**** Extracted material ****
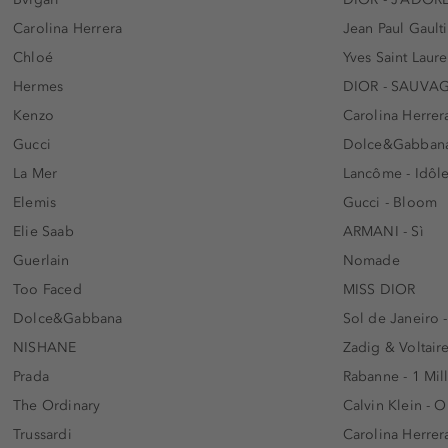
Carolina Herrera
Jean Paul Gaulti
Chloé
Yves Saint Laur
Hermes
DIOR - SAUVA
Kenzo
Carolina Herrer
Gucci
Dolce&Gabbana
La Mer
Lancôme - Idôl
Elemis
Gucci - Bloom
Elie Saab
ARMANI - Sì
Guerlain
Nomade
Too Faced
MISS DIOR
Dolce&Gabbana
Sol de Janeiro 
NISHANE
Zadig & Voltaire
Prada
Rabanne - 1 Mil
The Ordinary
Calvin Klein - 
Trussardi
Carolina Herrer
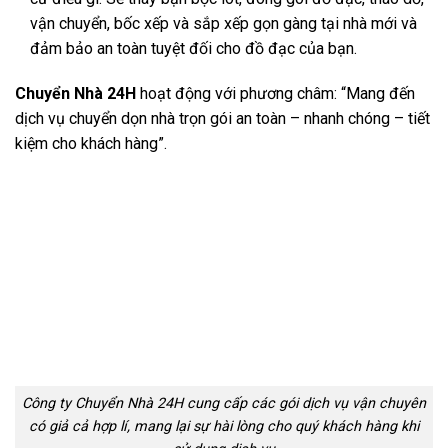
vận chuyển, bốc xếp và sắp xếp gọn gàng tại nhà mới và
đảm bảo an toàn tuyệt đối cho đồ đạc của bạn.
Chuyển Nhà 24H
hoạt động với phương châm: “Mang đến
dịch vụ chuyển dọn nhà trọn gói an toàn – nhanh chóng – tiết
kiệm cho khách hàng”.
Công ty Chuyển Nhà 24H cung cấp các gói dịch vụ vận chuyên
có giả cả hợp lí, mang lại sự hài lòng cho quý khách hàng khi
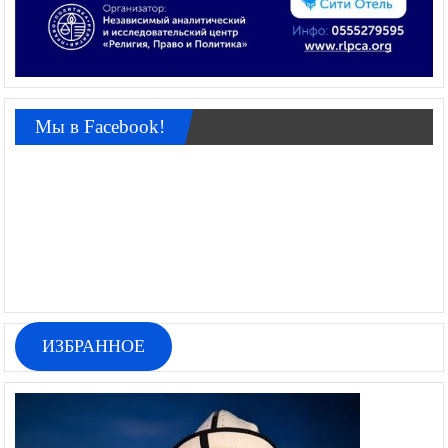
Мы в Facebook!
ИЗБРАННОЕ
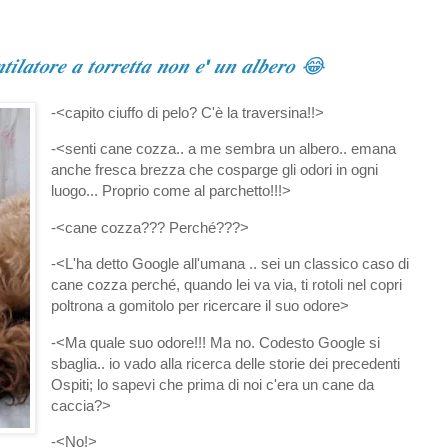
𝒕𝒊𝒍𝒂𝒕𝒐𝒓𝒆 𝒂 𝒕𝒐𝒓𝒓𝒆𝒕𝒕𝒂 𝒏𝒐𝒏 𝒆' 𝒖𝒏 𝒂𝒍𝒃𝒆𝒓𝒐 😂
-<capito ciuffo di pelo? C'è la traversina!!>
-<senti cane cozza.. a me sembra un albero.. emana
anche fresca brezza che cosparge gli odori in ogni
luogo... Proprio come al parchetto!!!>
-<cane cozza??? Perché???>
-<L'ha detto Google all'umana .. sei un classico caso di
cane cozza perché, quando lei va via, ti rotoli nel copri
poltrona a gomitolo per ricercare il suo odore>
-<Ma quale suo odore!!! Ma no. Codesto Google si
sbaglia.. io vado alla ricerca delle storie dei precedenti
Ospiti; lo sapevi che prima di noi c'era un cane da
caccia?>
-<No!>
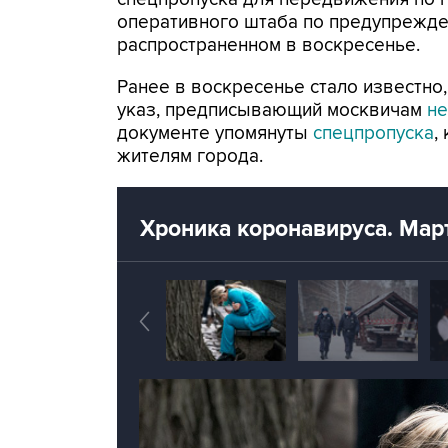
оперативного штаба по предупрежд
распространенном в воскресенье.
Ранее в воскресенье стало известно
указ, предписывающий москвичам
не
документе упомянуты
спецпропуска
,
жителям города.
Хроника коронавируса. Март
****
### Exercise
Reproduce exactly the lines from the beginning of the material down to the line containing "Sol de Janeiro", both ends included, but not the pictures or anything after.

### Result of the exercise
Carolina Herrera
Jean Paul Gaulti
Chloé
Yves Saint Laur
Hermes
DIOR - SAUVA
Kenzo
Carolina Herrer
Gucci
Dolce&Gabbana
La Mer
Lancôme - Idôl
Elemis
Gucci - Bloom
Elie Saab
ARMANI - Sì
Guerlain
Nomade
Too Faced
MISS DIOR
Dolce&Gabbana
Sol de Janeiro 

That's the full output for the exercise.